- [WORK ITEM]:
Copy out precisely the line that holds "dipijak dihinjak setiap yang lalu" and all the lines following it in the data, up to and including the last one, and no others.

EXERCISE DATA below:

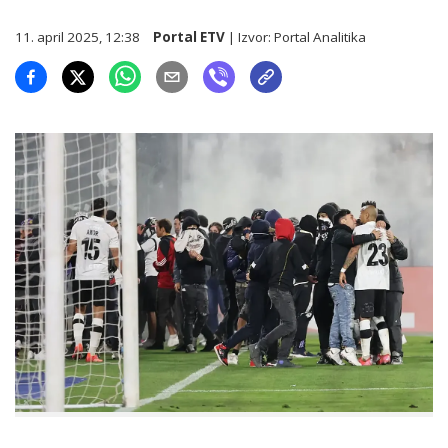
11. april 2025, 12:38
Portal ETV
| Izvor:
Portal Analitika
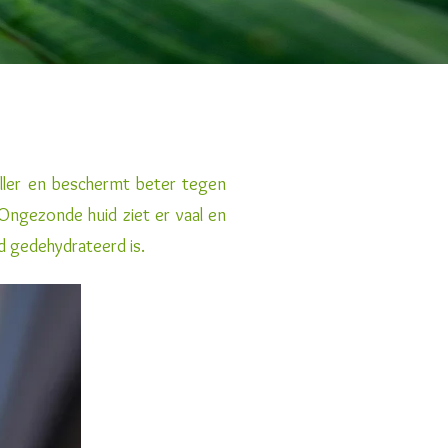
eller en beschermt beter tegen
. Ongezonde huid ziet er vaal en
uid gedehydrateerd is.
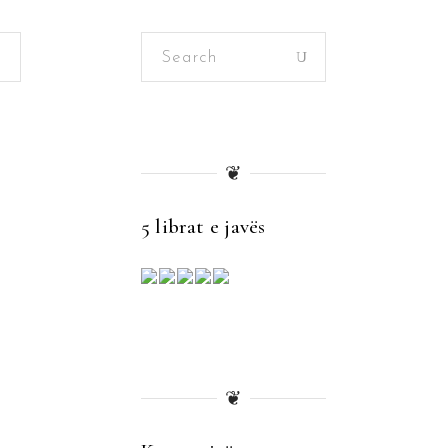
Search
for:
❦
5 librat e javës
❦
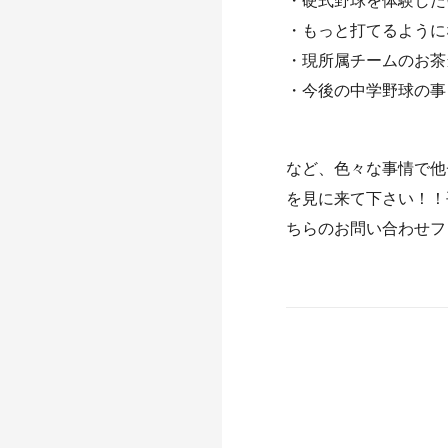
・もっと打てるように
・現所属チームのお茶
・今後の中学野球の事
など、色々な事情で他
を見に来て下さい！！
ちらのお問い合わせフ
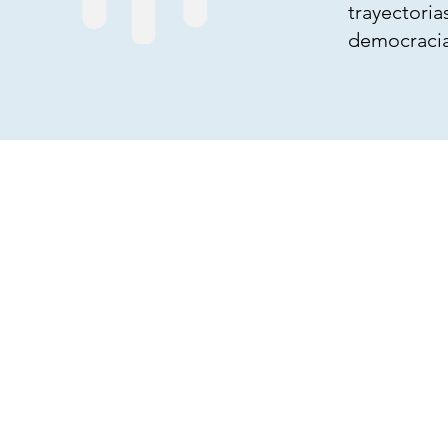
trayectori
democracia 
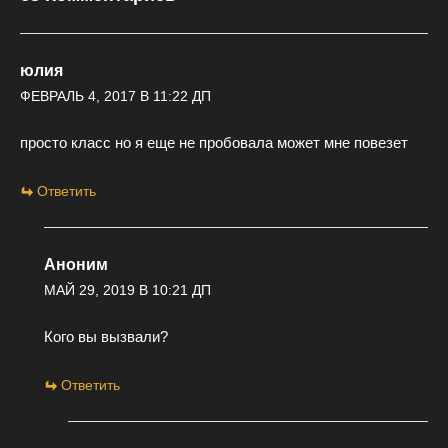
юлия
ФЕВРАЛЬ 4, 2017 В 11:22 ДП
просто класс но я еще не пробовала может мне повезет
Ответить
Аноним
МАЙ 29, 2019 В 10:21 ДП
Кого вы вызвали?
Ответить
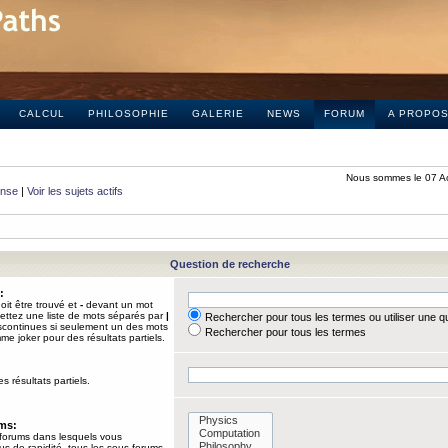
CALCUL
PHILOSOPHIE
GALERIE
NEWS
FORUM
A PROPO
Nous sommes le 07 A
onse
|
Voir les sujets actifs
Question de recherche
:
it être trouvé et
-
devant un mot
Mettez une liste de mots séparés par
|
Rechercher pour tous les termes ou utiliser une 
iscontinues si seulement un des mots
Rechercher pour tous les termes
mme joker pour des résultats partiels.
s résultats partiels.
ums:
 forums dans lesquels vous
us de rapidité, tous les sous-forums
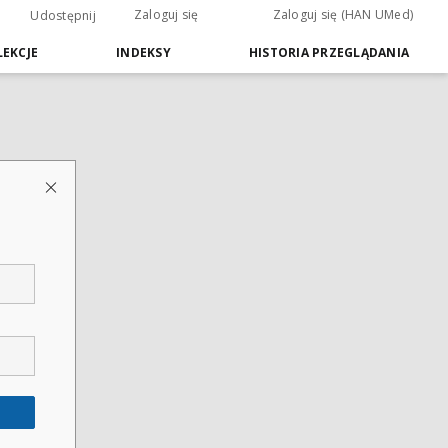
Zaloguj się
Zaloguj się (HAN UMed)
Udostępnij
EKCJE
INDEKSY
HISTORIA PRZEGLĄDANIA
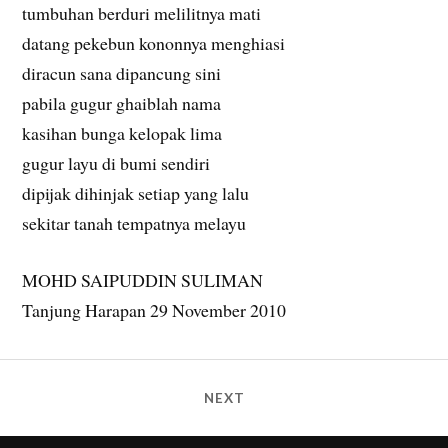
tumbuhan berduri melilitnya mati
datang pekebun kononnya menghiasi
diracun sana dipancung sini
pabila gugur ghaiblah nama
kasihan bunga kelopak lima
gugur layu di bumi sendiri
dipijak dihinjak setiap yang lalu
sekitar tanah tempatnya melayu
MOHD SAIPUDDIN SULIMAN
Tanjung Harapan 29 November 2010
NEXT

End of EXERCISE DATA.

- [WORKED SOLUTION]:
dipijak dihinjak setiap yang lalu
sekitar tanah tempatnya melayu
MOHD SAIPUDDIN SULIMAN
Tanjung Harapan 29 November 2010
NEXT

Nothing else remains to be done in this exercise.